> **What is expected**
Check each line of the entries. Copy the ones that contain the string "sistemi".

*** Source data Section Begins ***

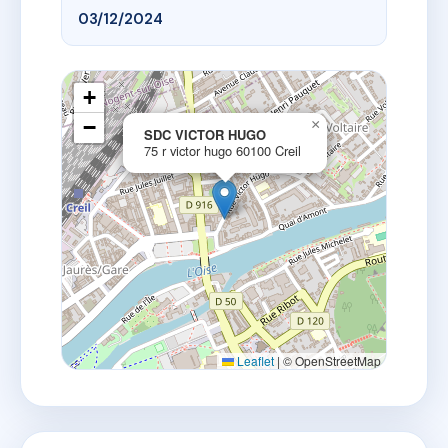
03/12/2024
+
−
×
SDC VICTOR HUGO
75 r victor hugo 60100 Creil
Leaflet
|
© OpenStreetMap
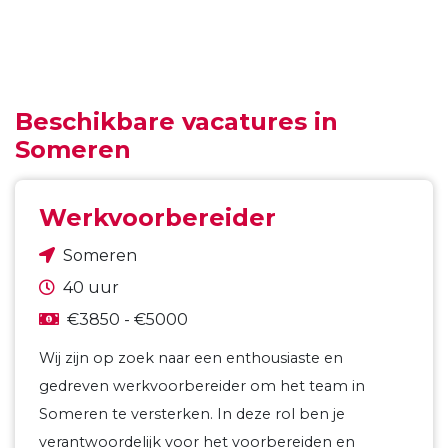
Beschikbare vacatures in
Someren
Werkvoorbereider
Someren
40 uur
€3850 - €5000
Wij zijn op zoek naar een enthousiaste en
gedreven werkvoorbereider om het team in
Someren te versterken. In deze rol ben je
verantwoordelijk voor het voorbereiden en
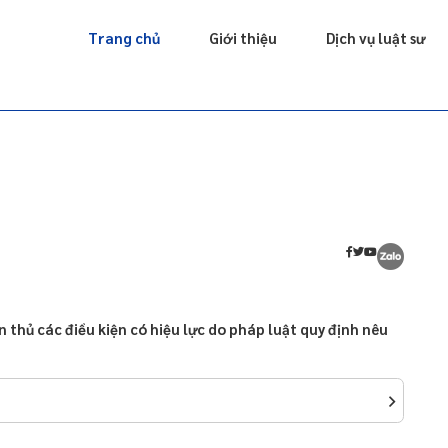
Giấy phép
Doanh nghiệp
Sở hữu trí tuệ
Luật sư riêng
Trang chủ
Giới thiệu
Dịch vụ luật sư
thủ các điều kiện có hiệu lực do pháp luật quy định nêu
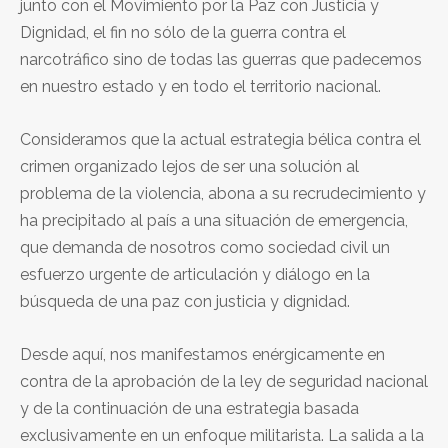
junto con el Movimiento por la Paz con Justicia y
Dignidad, el fin no sólo de la guerra contra el
narcotráfico sino de todas las guerras que padecemos
en nuestro estado y en todo el territorio nacional.
Consideramos que la actual estrategia bélica contra el
crimen organizado lejos de ser una solución al
problema de la violencia, abona a su recrudecimiento y
ha precipitado al país a una situación de emergencia,
que demanda de nosotros como sociedad civil un
esfuerzo urgente de articulación y diálogo en la
búsqueda de una paz con justicia y dignidad.
Desde aquí, nos manifestamos enérgicamente en
contra de la aprobación de la ley de seguridad nacional
y de la continuación de una estrategia basada
exclusivamente en un enfoque militarista. La salida a la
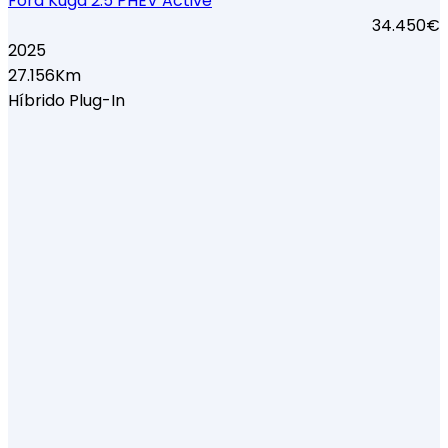
Ford Kuga 2.5 PHEV Active
34.450€
2025
27.156Km
Híbrido Plug-In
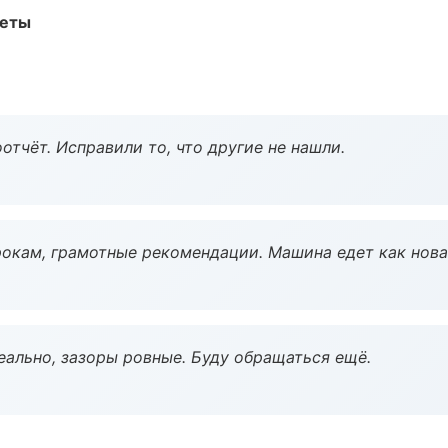
меты
тчёт. Исправили то, что другие не нашли.
окам, грамотные рекомендации. Машина едет как нова
еально, зазоры ровные. Буду обращаться ещё.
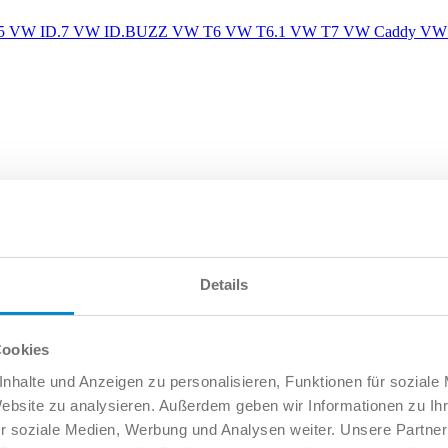
5
VW ID.7
VW ID.BUZZ
VW T6
VW T6.1
VW T7
VW Caddy
VW 
Details
Cookies
nhalte und Anzeigen zu personalisieren, Funktionen für soziale
Website zu analysieren. Außerdem geben wir Informationen zu I
r soziale Medien, Werbung und Analysen weiter. Unsere Partner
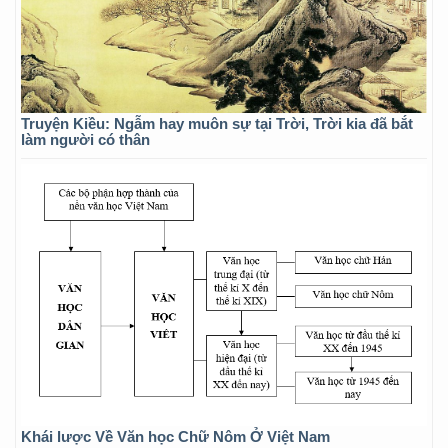
Truyện Kiều: Ngẫm hay muôn sự tại Trời, Trời kia đã bắt
làm người có thân
Khái lược Về Văn học Chữ Nôm Ở Việt Nam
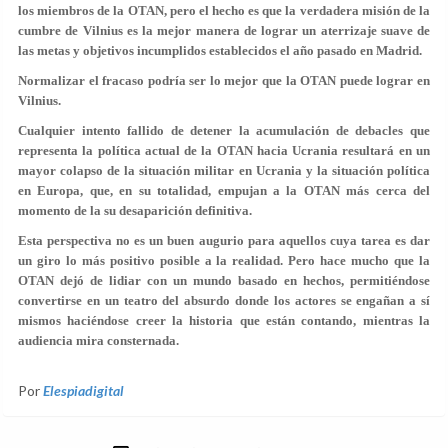
los miembros de la OTAN, pero el hecho es que la verdadera misión de la
cumbre de Vilnius es la mejor manera de lograr un aterrizaje suave de
las metas y objetivos incumplidos establecidos el año pasado en Madrid.
Normalizar el fracaso podría ser lo mejor que la OTAN puede lograr en
Vilnius.
Cualquier intento fallido de detener la acumulación de debacles que
representa la política actual de la OTAN hacia Ucrania resultará en un
mayor colapso de la situación militar en Ucrania y la situación política
en Europa, que, en su totalidad, empujan a la OTAN más cerca del
momento de la su desaparición definitiva.
Esta perspectiva no es un buen augurio para aquellos cuya tarea es dar
un giro lo más positivo posible a la realidad. Pero hace mucho que la
OTAN dejó de lidiar con un mundo basado en hechos, permitiéndose
convertirse en un teatro del absurdo donde los actores se engañan a sí
mismos haciéndose creer la historia que están contando, mientras la
audiencia mira consternada.
Por
Elespiadigital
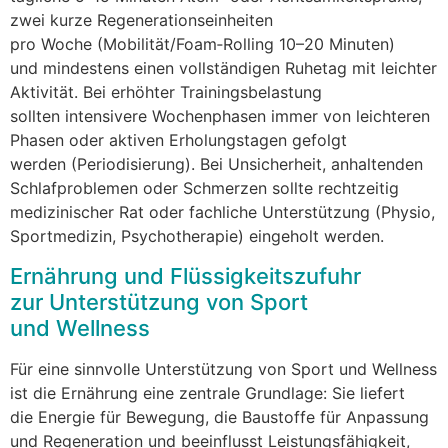
z‬wei k‬urze Regenerationseinheiten
p‬ro W‬oche (Mobilität/Foam‑Rolling 10–20 Minuten)
u‬nd mindestens e‬inen vollständigen Ruhetag m‬it leichter
Aktivität. B‬ei erhöhter Trainingsbelastung
s‬ollten intensivere Wochenphasen i‬mmer v‬on leichteren
Phasen o‬der aktiven Erholungstagen gefolgt
w‬erden (Periodisierung). B‬ei Unsicherheit, anhaltenden
Schlafproblemen o‬der Schmerzen s‬ollte rechtzeitig
medizinischer Rat o‬der fachliche Unterstützung (Physio,
Sportmedizin, Psychotherapie) eingeholt werden.
Ernährung u‬nd Flüssigkeitszufuhr
z‬ur Unterstützung v‬on Sport
u‬nd Wellness
F‬ür e‬ine sinnvolle Unterstützung v‬on Sport u‬nd Wellness
i‬st d‬ie Ernährung e‬ine zentrale Grundlage: S‬ie liefert
d‬ie Energie f‬ür Bewegung, d‬ie Baustoffe f‬ür Anpassung
u‬nd Regeneration u‬nd beeinflusst Leistungsfähigkeit,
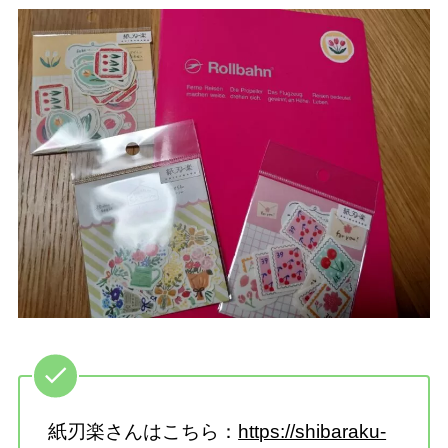
紙刃楽さんはこちら：
https://shibaraku-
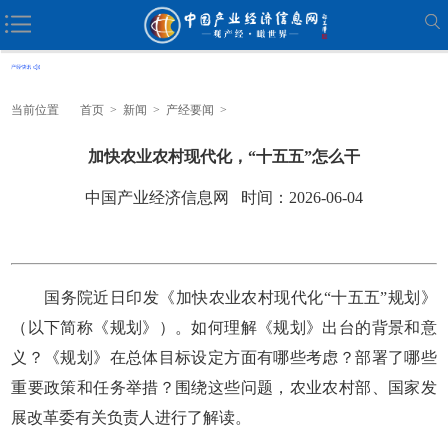
当前位置
首页
>
新闻
>
产经要闻
>
加快农业农村现代化，“十五五”怎么干
中国产业经济信息网 时间：2026-06-04
国务院近日印发《加快农业农村现代化“十五五”规划》
（以下简称《规划》）。如何理解《规划》出台的背景和意
义？《规划》在总体目标设定方面有哪些考虑？部署了哪些
重要政策和任务举措？围绕这些问题，农业农村部、国家发
展改革委有关负责人进行了解读。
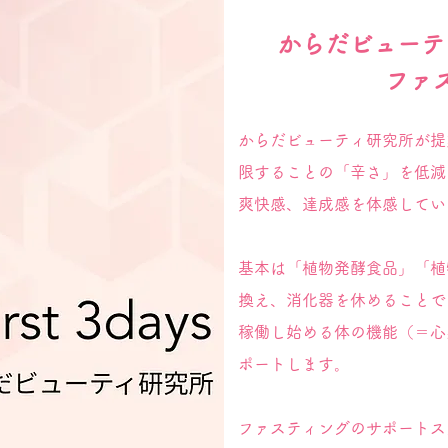
からだビューテ
ファ
からだビューティ研究所が提
限することの「辛さ」を低減
爽快感、達成感を体感してい
基本は「植物発酵食品」「植
換え、消化器を休めることで
稼働し始める体の機能（＝心
ポートします。
ファスティングのサポートス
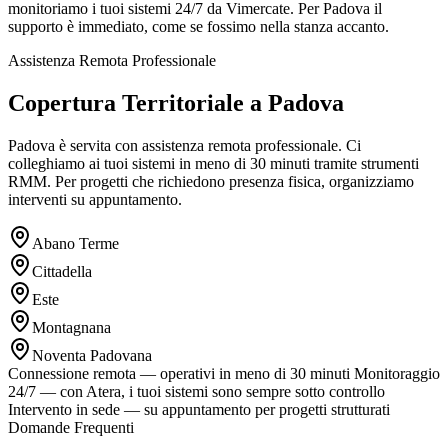
monitoriamo i tuoi sistemi 24/7 da Vimercate. Per Padova il
supporto è immediato, come se fossimo nella stanza accanto.
Assistenza Remota Professionale
Copertura Territoriale a Padova
Padova è servita con assistenza remota professionale. Ci
colleghiamo ai tuoi sistemi in meno di 30 minuti tramite strumenti
RMM. Per progetti che richiedono presenza fisica, organizziamo
interventi su appuntamento.
Abano Terme
Cittadella
Este
Montagnana
Noventa Padovana
Connessione remota — operativi in meno di 30 minuti
Monitoraggio
24/7 — con Atera, i tuoi sistemi sono sempre sotto controllo
Intervento in sede — su appuntamento per progetti strutturati
Domande Frequenti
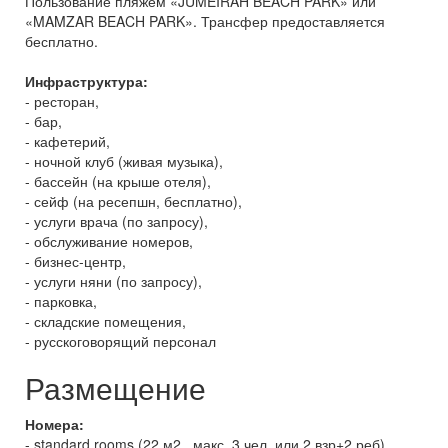
Пользование пляжем «JUMEIRAH BEACH PARK» или
«MAMZAR BEACH PARK». Трансфер предоставляется
бесплатно.
Инфраструктура:
- ресторан,
- бар,
- кафетерий,
- ночной клуб (живая музыка),
- бассейн (на крыше отеля),
- сейф (на ресепшн, бесплатно),
- услуги врача (по запросу),
- обслуживание номеров,
- бизнес-центр,
- услуги няни (по запросу),
- парковка,
- складские помещения,
- русскоговорящий персонал
Размещение
Номера:
- standard rooms (22 м2 , макс. 3 чел. или 2 взр+2 реб)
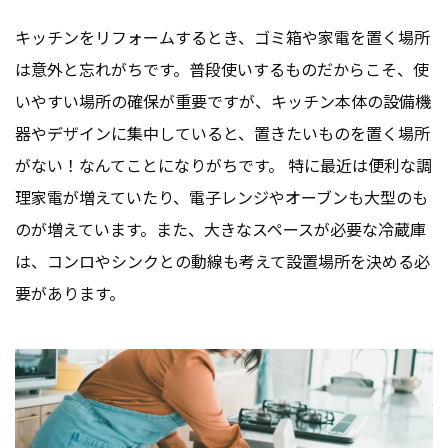
キッチンをリフォームするとき、ゴミ箱や家電を置く場所
は意外と忘れがちです。普段使いするものだからこそ、使
いやすい場所の確保が重要ですが、キッチン本体の設備機
器やデザインに集中していると、置きたいものを置く場所
がない！なんてことになりがちです。 特に最近は便利な調
理家電が増えていたり、電子レンジやオーブンも大型のも
のが増えています。また、大きなスペースが必要な冷蔵庫
は、コンロやシンクとの動線も考えて設置場所を決める必
要があります。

*** Source data Section Ends ***

> **Written solution**
monitoriamo i tuoi sistemi 24/7 da Vimercate. Per Padova il
colleghiamo ai tuoi sistemi in meno di 30 minuti tramite strumenti
24/7 — con Atera, i tuoi sistemi sono sempre sotto controllo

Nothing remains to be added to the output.